Danke schön. - Sehr geehrte Frau Ministerin, ich habe eine Frage zu dem qualifizierten Nachwuchspersonal bzw. zur Aufstockung. Ich begrüße, dass das in den verschiedensten Bereichen jetzt explizit gefördert wird. Die Frage ist: Wie viele möchten Sie wann in welchen Bereichen einstellen und inwieweit ist das durch das Land finanzierbar?

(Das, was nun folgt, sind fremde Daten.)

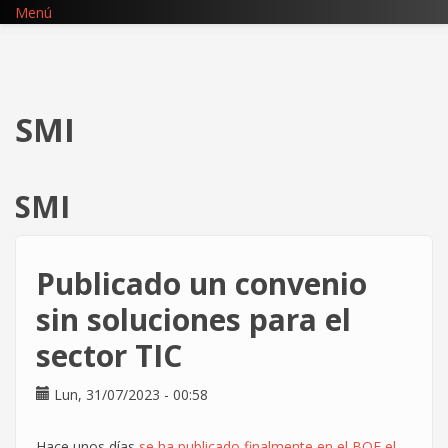
Pasar
Menú
al
contenido
principal
SMI
SMI
Publicado un convenio
sin soluciones para el
sector TIC
Lun, 31/07/2023 - 00:58
Hace unos días
se ha publicado finalmente en el BOE el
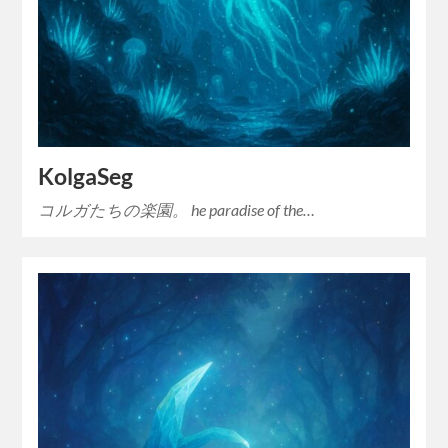
KolgaSeg
コルガたちの楽園。 he paradise of the…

Wir haben dem Landtag im letzten Jahr ein Feinkonzept vorgelegt, das Sie dann freundlicherweise auch beschlossen haben. Dieses haben wir bei der Aufstellung des Haushaltsplanentwurfs für das Jahr 2019 herangezogen und es ist in dem beschlossenen Haushaltsplan für das Jahr 2019 auch berücksichtigt worden. Wir wollen es auch in die Haushaltsplanaufstellung für die Jahre 2020 und 2021 einbeziehen.
Wir haben zum ersten Mal wieder mehr Vollzeitäquivalente. Wir haben den Abbaupfad nicht nur verlassen und sind jetzt auf der Talsohle angelangt, sondern wir werden im Jahr 2019 75 Vollzeitäquivalente mehr zur Verfügung haben als zum 31. Dezember 2018. Es ist geplant, dass auch in den nächsten beiden Jahren wiederum mit einem Mehr von über 70 Vollzeitäquivalenten gearbeitet werden kann.
Diese 75 Vollzeitäquivalente in diesem Jahr - ich habe es ausgeführt - wollen wir zunächst dafür nutzen, insbesondere Richter und Richterinnen einzustellen. Das liegt daran, dass wir in den letzten Jahren im mittleren Dienst schon sehr viel mehr Anwärter eingestellt haben; diese Anwärter und Anwärterinnen werden wir übernehmen können. Aber hinsichtlich zusätzlicher Richter und Richterinnen ergibt sich jetzt erstmals diese Möglichkeit, mit Ausnahme derjenigen Richter und Richterinnen, die wir schon für die Verwaltungsgerichte zusätzlich eingestellt haben.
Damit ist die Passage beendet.